# 2009 Christmas Giveaway



## Brine (Jan 17, 2010)

Just wanted to put up a couple pics of the BYOB bait I received from the giveaway. Thanks Jim, and BYOB. It's a great looking popper.











The next pic with this bait will be hanging from a fish's mouth.


----------



## Jim (Jan 17, 2010)

Yeah it is nice! :beer:


----------



## poolie (Jan 17, 2010)

I received a bag of JDBait mudbug's in the mail yesterday as well.... man I can't wait to try them out. Thanks Jim!

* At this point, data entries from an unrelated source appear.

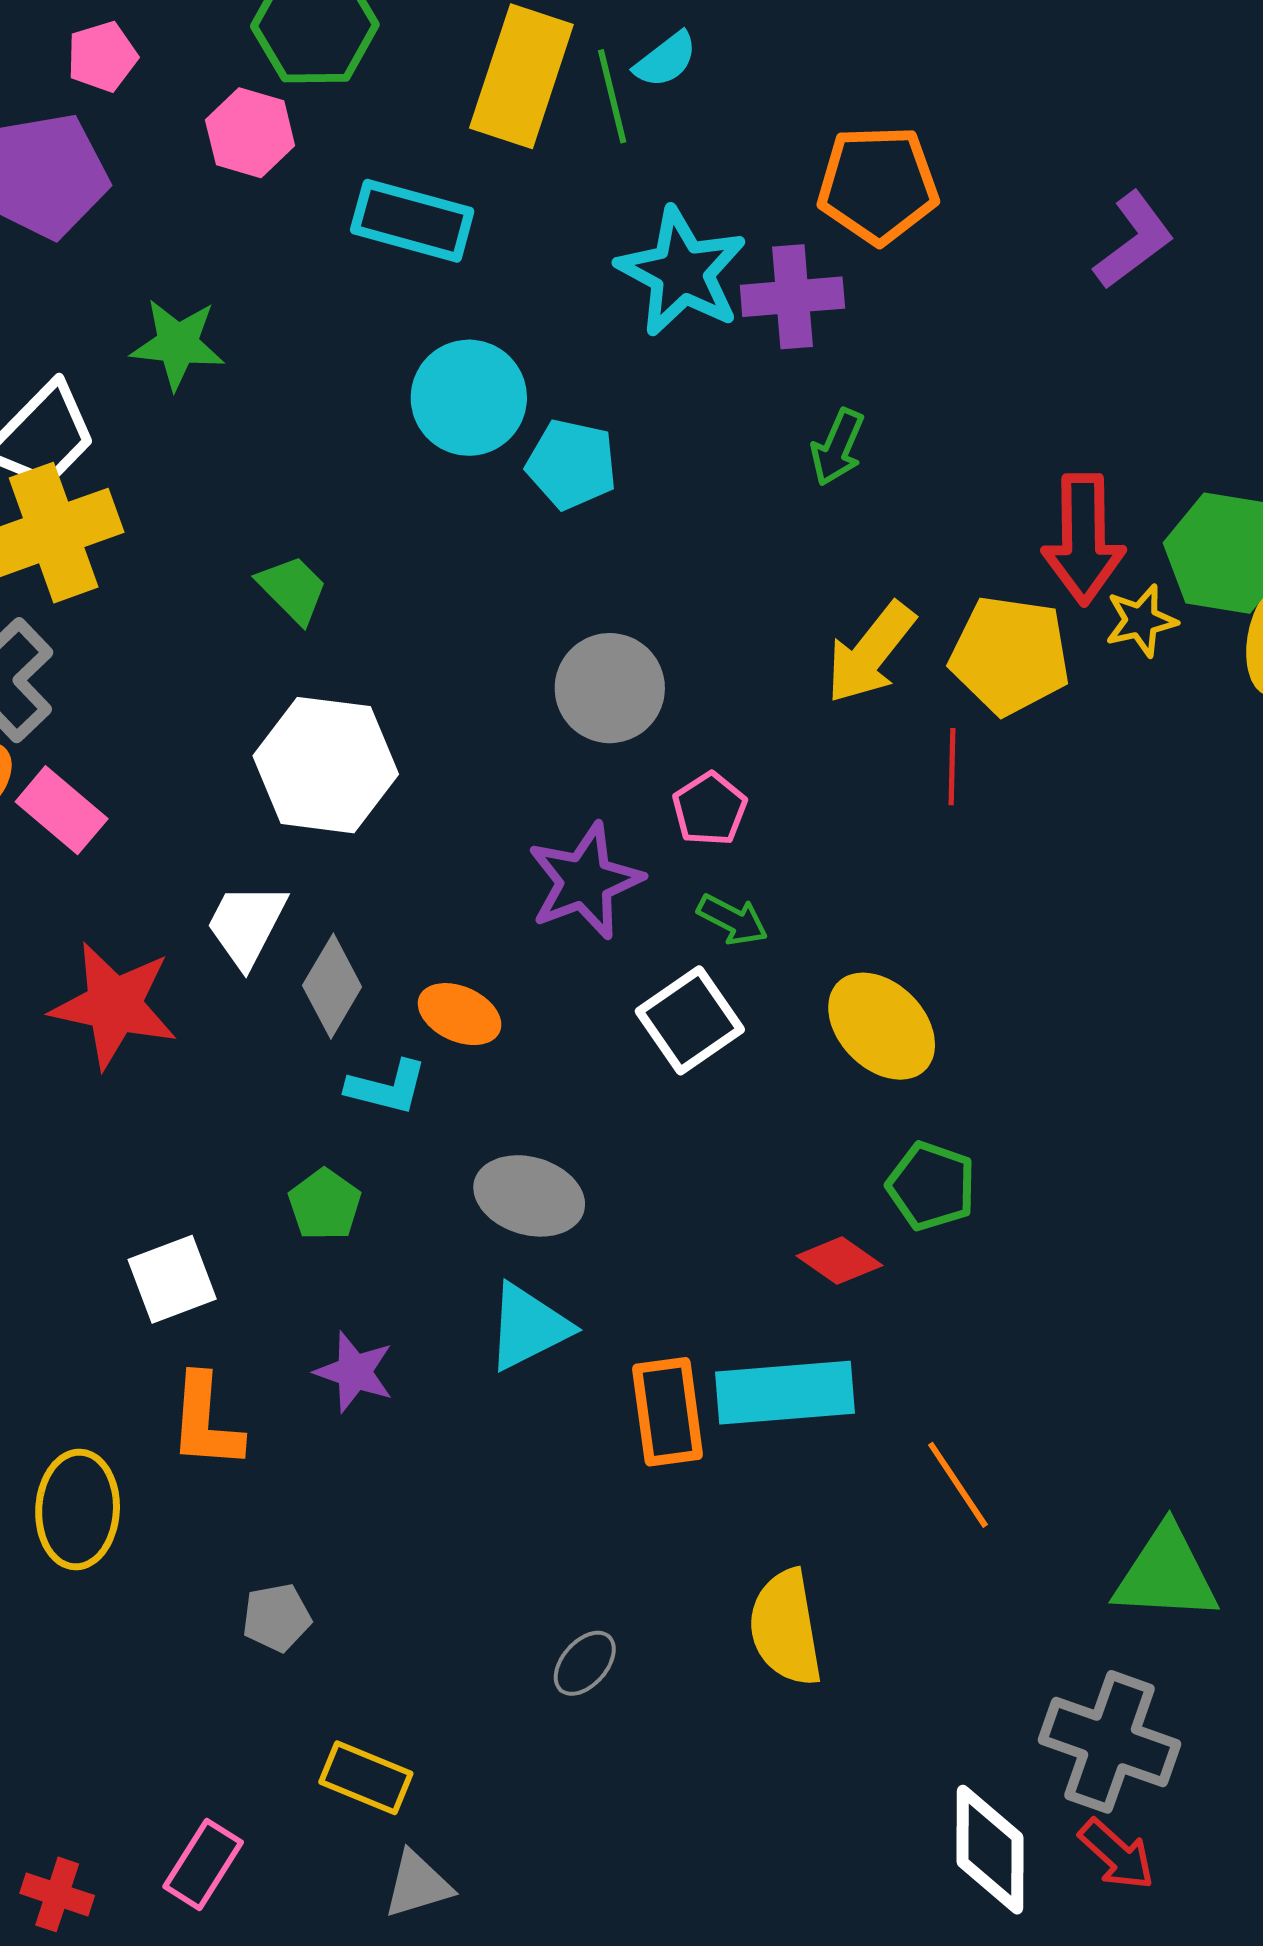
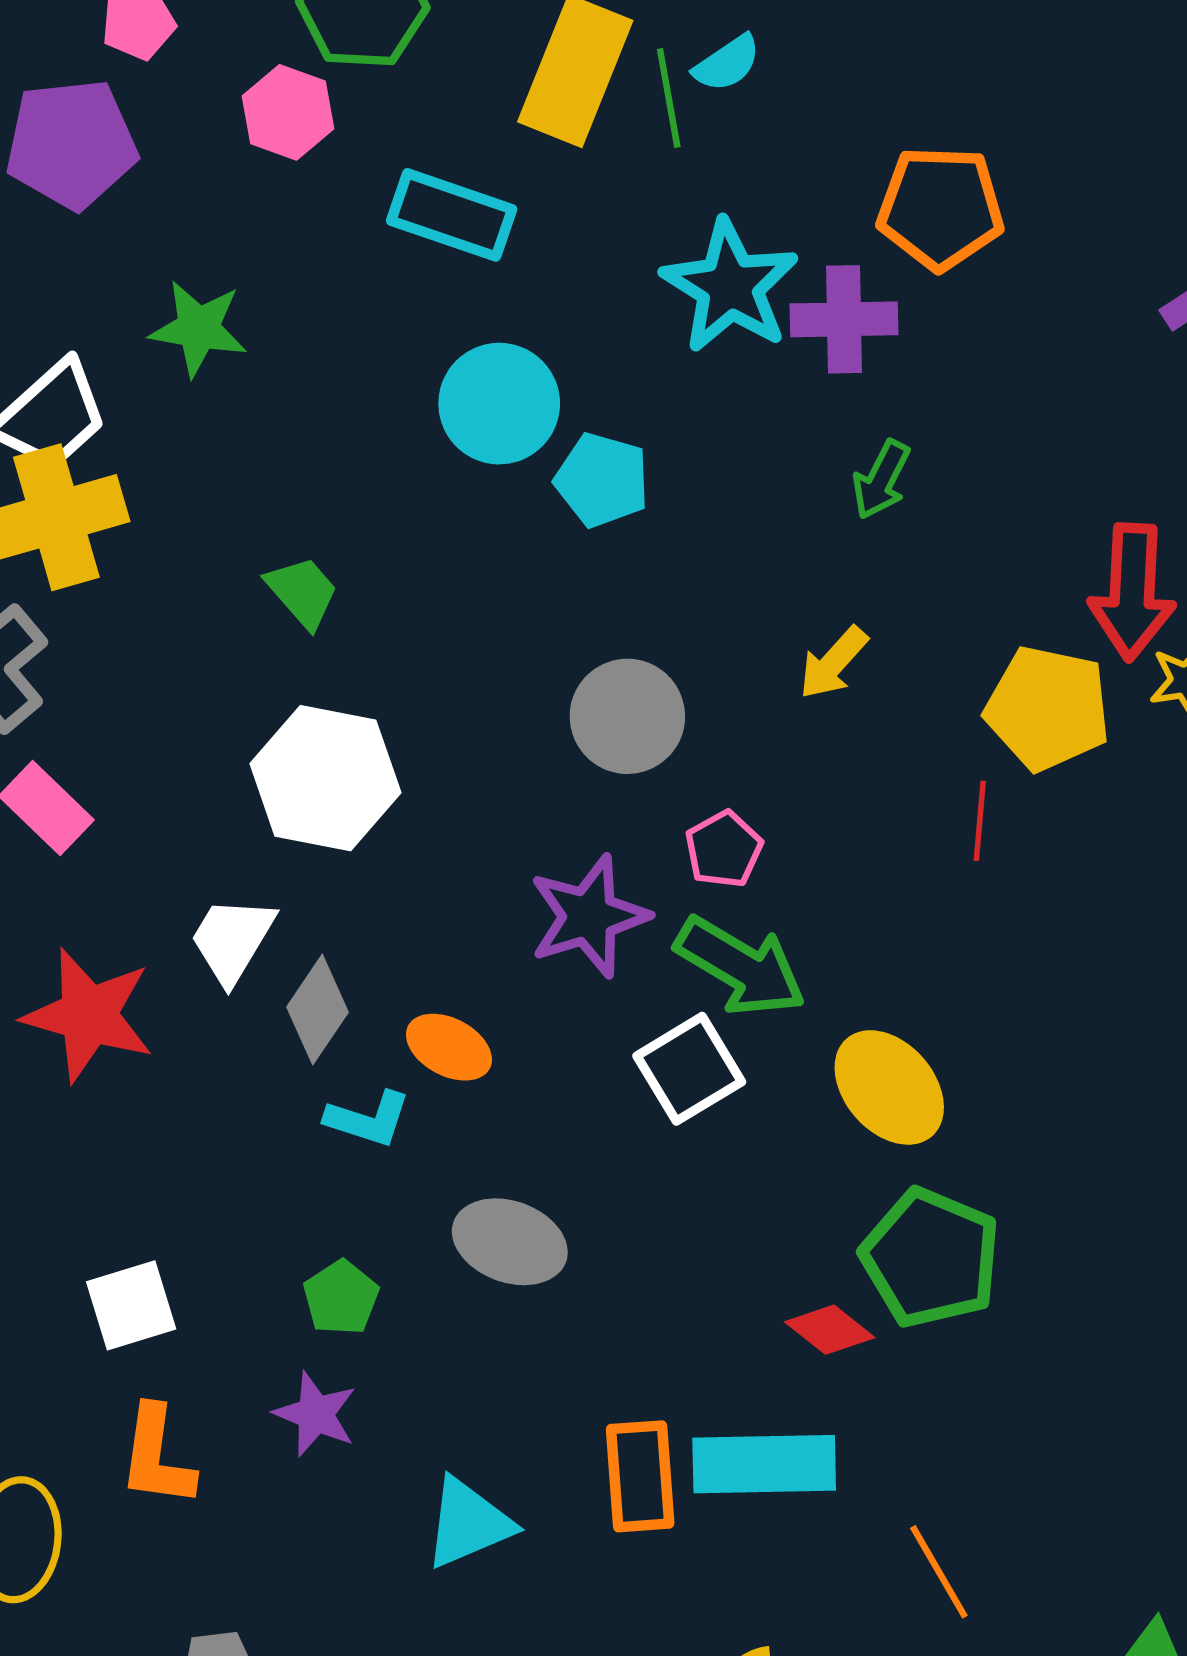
yellow arrow: (871, 653) -> (833, 663), moved, size x0.7
green arrow: (733, 920) -> (740, 966), size x1.8
green pentagon: (931, 1186) -> (931, 1258), size x1.5
green pentagon: (325, 1205) -> (341, 1298), moved
cyan triangle: (528, 1327) -> (468, 1523), moved

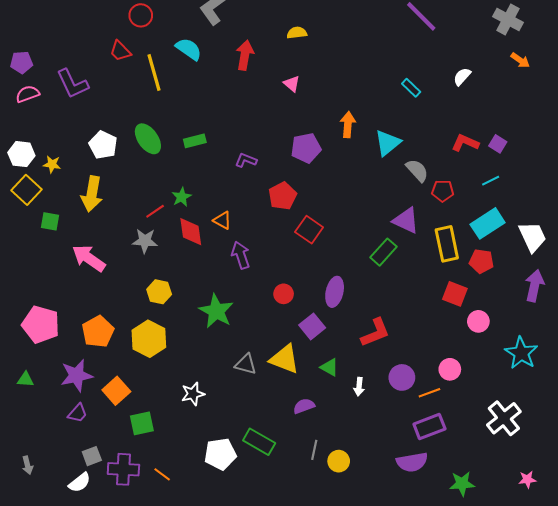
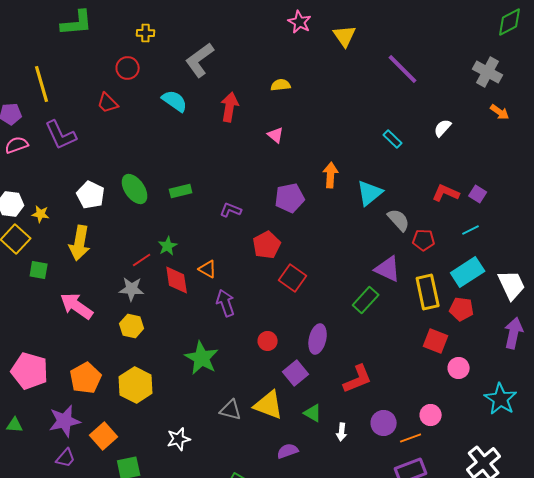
yellow line: (154, 73) -> (42, 84), moved
yellow hexagon: (159, 292) -> (132, 326), moved

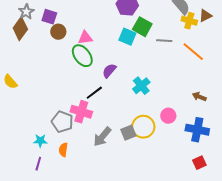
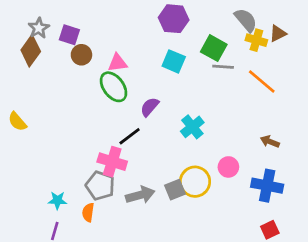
green square: (142, 27) -> (214, 48), moved
gray pentagon: (62, 122) -> (100, 186), moved
gray arrow: (102, 137) -> (140, 195), turned -145

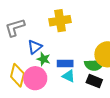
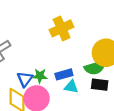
yellow cross: (60, 21) -> (62, 28), moved
blue triangle: (35, 47) -> (25, 79), moved

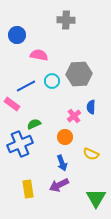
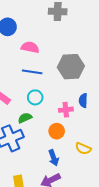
cyan circle: (52, 81) -> (35, 97), moved
blue line: (26, 86) -> (32, 72), moved, turned 36
pink cross: (74, 116) -> (66, 110), turned 32

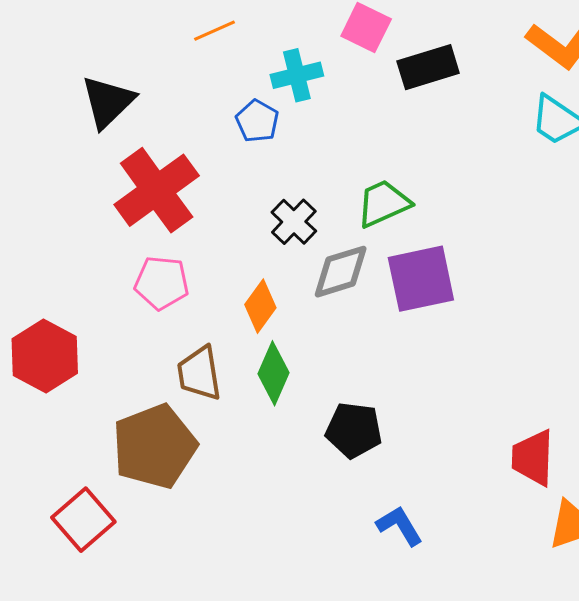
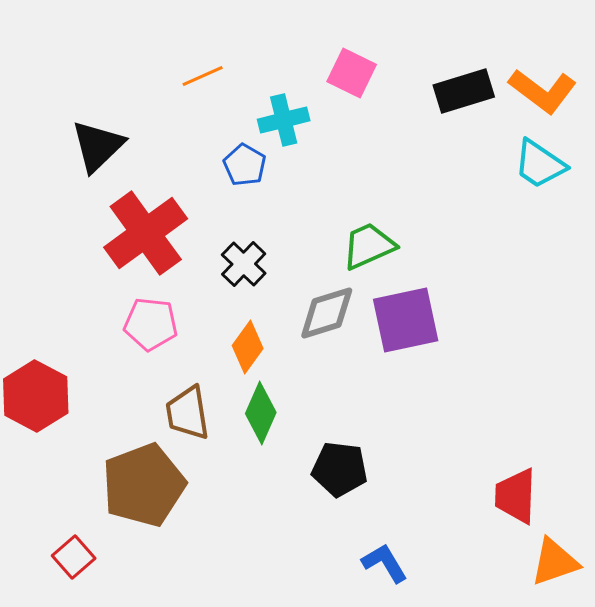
black rectangle: (428, 67) -> (464, 91), moved
black cross: (294, 222) -> (244, 264), moved
red square: (83, 520) -> (74, 557), size x0.7

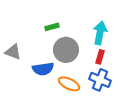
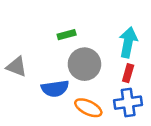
blue cross: (100, 80) -> (128, 103), turned -30

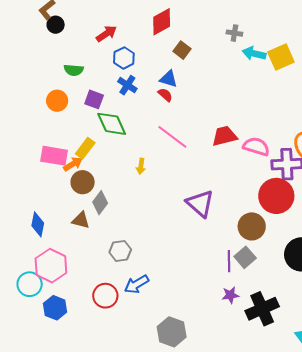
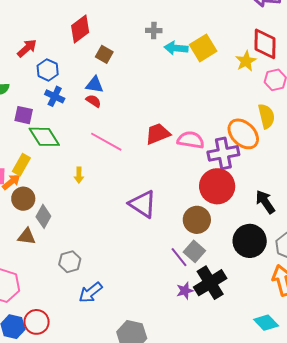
purple line: (229, 261) -> (179, 257), turned -30
red circle: (105, 296) -> (37, 322), moved
black cross: (262, 309) -> (210, 283), moved

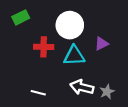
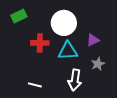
white arrow: (82, 87) -> (75, 80), turned -95
gray star: (107, 92) -> (98, 64), moved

:Edit: Correction - Thanks Jim and Denny!


----------



## utahusker (Jan 17, 2010)

I received my bag of JB baits two days ago also, thank you Jim!


----------



## redbug (Jan 17, 2010)

My crank bait also came in this week
thanks to jim and the site sponsors for these great gifts

Wayne


----------



## BYOB Fishing (Jan 17, 2010)

No problem guys. Be sure to post some pictures with all of the fish you catch!!

Matt


----------



## SFBigDog (Jan 18, 2010)

Good morning Jim,

I came home Saturday from a trip to Paris Island, SC and my giveaway bait was inthe mail ... Real nice looking popper..... Thank you and can't wait to give it a try.


----------